In 2015 it is the HIV positive people with an undetectable viral load who are the safest in terms of transmission – an amazing step forward!
According to a senior clinical and epidemiological researcher, it is possible to recommend TasP as a standalone safe sex strategy for individuals under certain conditions; these include restriction of the approach to individuals in ongoing relationships, where the person with HIV is adherent to medication and has maintained and monitored an UVL for six months or longer.
The principal reason given for limiting the strategy to couples in regular relationships was that TasP relies on a high level of communication about technical issues such as viral load, trust that the person with HIV is adherent to medication and truthful about their viral load results. Managing this could be difficult in casual sexual encounters.
And now for PrEP – (more information can be found on the AFAO website at http://www.afao.com.au)
PrEP refers to the use of anti-HIV medications by HIV-negative people in order to reduce the risk of HIV infection.
It is important to distinguish between pre-exposure prophylaxis (PrEP) and post-exposure prophylaxis (PEP):
- PrEP involves taking medication before an anticipated risk event
- PEP involves taking medication immediately after suspected exposure to HIV.
PEP has been available in Australia for over a decade through hospital accident and emergency departments or HIV/sexual health physicians.
For information about PEP including how to obtain it go to www.getpep.info
The anti-HIV drug Truvada has been demonstrated to be effective as PrEP in clinical trials among gay men and other men who have sex with men.
The Therapeutic Goods Administration (TGA) regulates the sale and distribution of medicines and medical devices in Australia.

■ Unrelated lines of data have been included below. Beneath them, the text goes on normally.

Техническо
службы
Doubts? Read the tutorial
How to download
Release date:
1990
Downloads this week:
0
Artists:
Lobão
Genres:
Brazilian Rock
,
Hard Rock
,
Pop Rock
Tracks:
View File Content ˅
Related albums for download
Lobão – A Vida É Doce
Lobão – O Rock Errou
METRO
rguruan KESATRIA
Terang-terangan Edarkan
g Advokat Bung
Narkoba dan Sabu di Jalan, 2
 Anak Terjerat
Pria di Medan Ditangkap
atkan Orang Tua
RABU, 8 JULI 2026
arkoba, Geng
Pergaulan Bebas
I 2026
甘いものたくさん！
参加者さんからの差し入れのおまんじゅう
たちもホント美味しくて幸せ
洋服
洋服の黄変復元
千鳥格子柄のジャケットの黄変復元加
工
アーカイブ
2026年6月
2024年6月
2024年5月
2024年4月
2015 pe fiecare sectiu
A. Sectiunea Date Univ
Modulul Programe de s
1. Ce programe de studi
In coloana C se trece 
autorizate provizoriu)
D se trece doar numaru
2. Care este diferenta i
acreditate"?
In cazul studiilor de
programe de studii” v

Truvada has TGA approval for the treatment of people with HIV but not for use as PrEP.
Although the TGA has not yet approved Truvada for use as PrEP in Australia, doctors who are authorised to prescribe Truvada (i.e. those who provide HIV care), may prescribe Truvada as PrEP “off-label”. This script can then be filled by pharmacies authorised to provide HIV drugs.
Truvada for use as PrEP is not listed under the Pharmaceutical Benefits Scheme.The cost of filling a Truvada prescription for use as PrEP from an Australian pharmacy is approximately $10,000 for a year’s supply.

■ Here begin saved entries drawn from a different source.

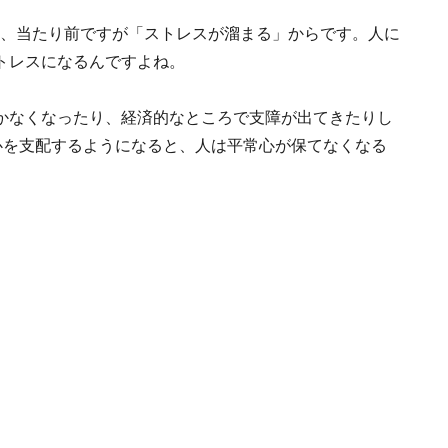
と、当たり前ですが「ストレスが溜まる」からです。人に
トレスになるんですよね。
かなくなったり、経済的なところで支障が出てきたりし
心を支配するようになると、人は平常心が保てなくなる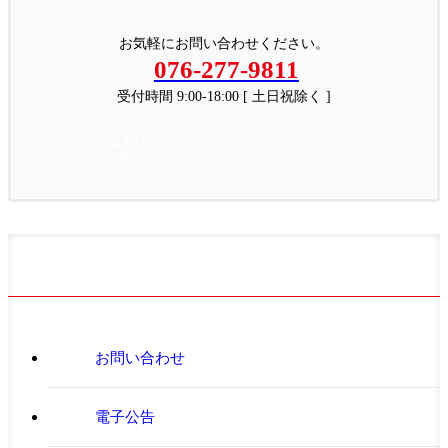
お気軽にお問い合わせください。
076-277-9811
受付時間 9:00-18:00 [ 土日祝除く ]
お問い合わせ
お気軽にお問い合わせください
お問い合わせ
電子公告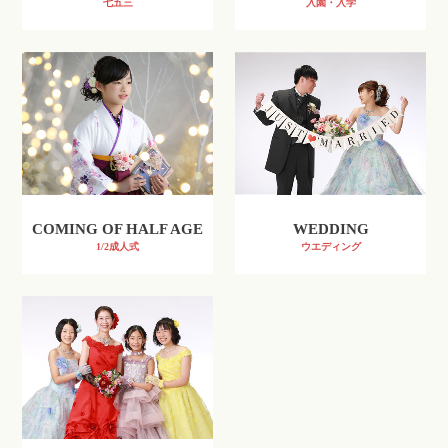
七五三
入園・入学
COMING OF HALF AGE
WEDDING
1/2成人式
ウエディング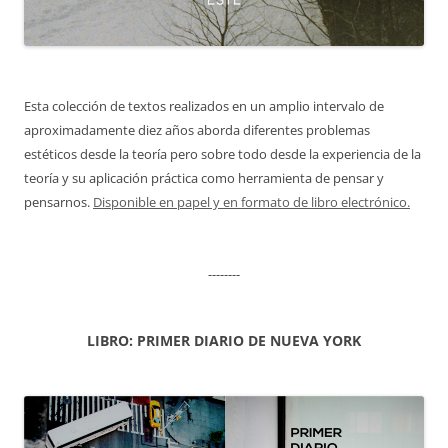
Esta colección de textos realizados en un amplio intervalo de
aproximadamente diez años aborda diferentes problemas
estéticos desde la teoría pero sobre todo desde la experiencia de la
teoría y su aplicación práctica como herramienta de pensar y
pensarnos.
Disponible en papel y en formato de libro electrónico.
--------
LIBRO: PRIMER DIARIO DE NUEVA YORK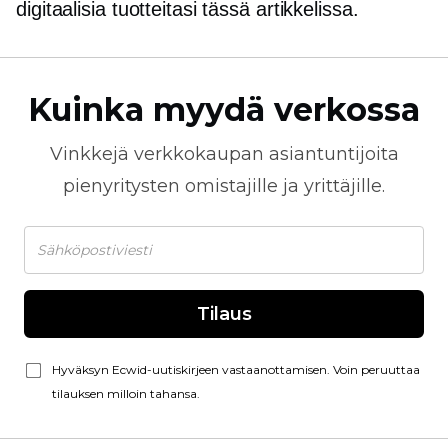
digitaalisia tuotteitasi tässä artikkelissa.
Kuinka myydä verkossa
Vinkkejä
verkkokaupan
asiantuntijoita
pienyritysten omistajille ja yrittäjille.
Tilaus
Hyväksyn Ecwid-uutiskirjeen vastaanottamisen. Voin peruuttaa
tilauksen milloin tahansa.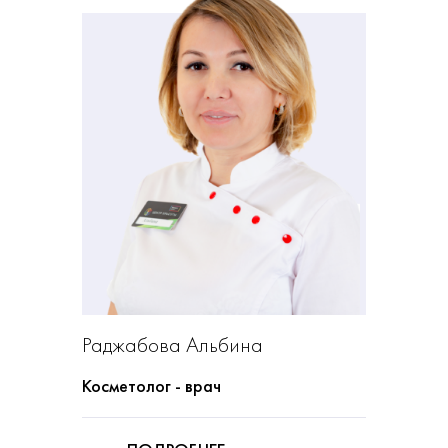
Раджабова Альбина
Косметолог - врач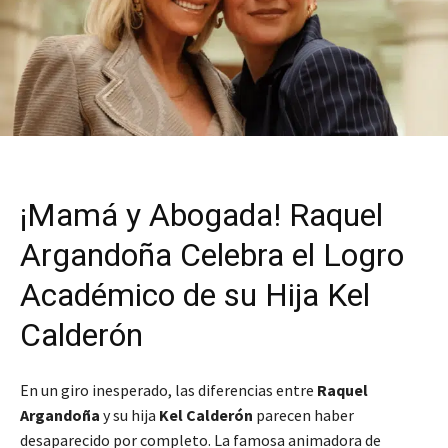
¡Mamá y Abogada! Raquel
Argandoña Celebra el Logro
Académico de su Hija Kel
Calderón
En un giro inesperado, las diferencias entre
Raquel
Argandoña
y su hija
Kel Calderón
parecen haber
desaparecido por completo. La famosa animadora de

Individuals can legally purchase a generic version of Truvada from overseas suppliers, including on-line pharmacies.
Truvada is the brand name for a combination of two drugs – emtricitabine and tenofovir disoproxil fumarate. Generic versions have different names.
PrEP is a very exciting notion and if we can get approval to have access to it as a community then we will be reducing further the risk of transmission of HIV, and sure this needs to be, along with UVL one of the most significant moves forward in the realm of HIV for a number of years.

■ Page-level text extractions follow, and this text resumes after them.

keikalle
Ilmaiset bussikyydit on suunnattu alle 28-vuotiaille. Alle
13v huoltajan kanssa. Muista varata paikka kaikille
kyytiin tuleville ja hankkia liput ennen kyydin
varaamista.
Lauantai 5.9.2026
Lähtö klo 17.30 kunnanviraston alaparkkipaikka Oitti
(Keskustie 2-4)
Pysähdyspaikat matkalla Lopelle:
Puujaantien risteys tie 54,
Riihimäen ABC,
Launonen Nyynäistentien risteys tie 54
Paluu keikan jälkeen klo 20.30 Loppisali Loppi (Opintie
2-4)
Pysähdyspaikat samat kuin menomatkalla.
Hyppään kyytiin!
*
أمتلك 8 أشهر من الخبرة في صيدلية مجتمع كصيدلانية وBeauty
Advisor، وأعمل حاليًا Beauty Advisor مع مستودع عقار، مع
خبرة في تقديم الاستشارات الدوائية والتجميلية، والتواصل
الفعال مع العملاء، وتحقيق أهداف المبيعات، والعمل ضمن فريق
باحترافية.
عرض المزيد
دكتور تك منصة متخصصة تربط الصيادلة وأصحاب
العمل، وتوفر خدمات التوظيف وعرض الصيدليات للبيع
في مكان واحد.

PrEP has been discussed for the past few years and now with the ability to access it we need to be doing all that we can to ensure that we can protect, get access to and work with our regulators to ensure that it is readily available now.
So as we head to World AIDS Day tomorrow (December 1) there is much to discuss, ruminate over and as a community get excited about!
But please never let the search for a cure fall off the agenda! We still need one and we still need to work together to find one!
This does not mean that there are not still people being diagnosed with HIV and there are not people still dying, especially in the developing countries around the world, there are – but for the first time I feel a real sense of hope moving forward!